» EXERCISE: Your response should reproduce every line of the entries that contains the word "program".

(Collected data)
"""

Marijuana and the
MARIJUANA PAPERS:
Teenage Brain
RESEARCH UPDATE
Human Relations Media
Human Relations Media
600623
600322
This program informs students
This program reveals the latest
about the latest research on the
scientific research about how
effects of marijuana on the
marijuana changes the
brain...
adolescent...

"""

» OUTPUT:
This program informs students
This program reveals the latest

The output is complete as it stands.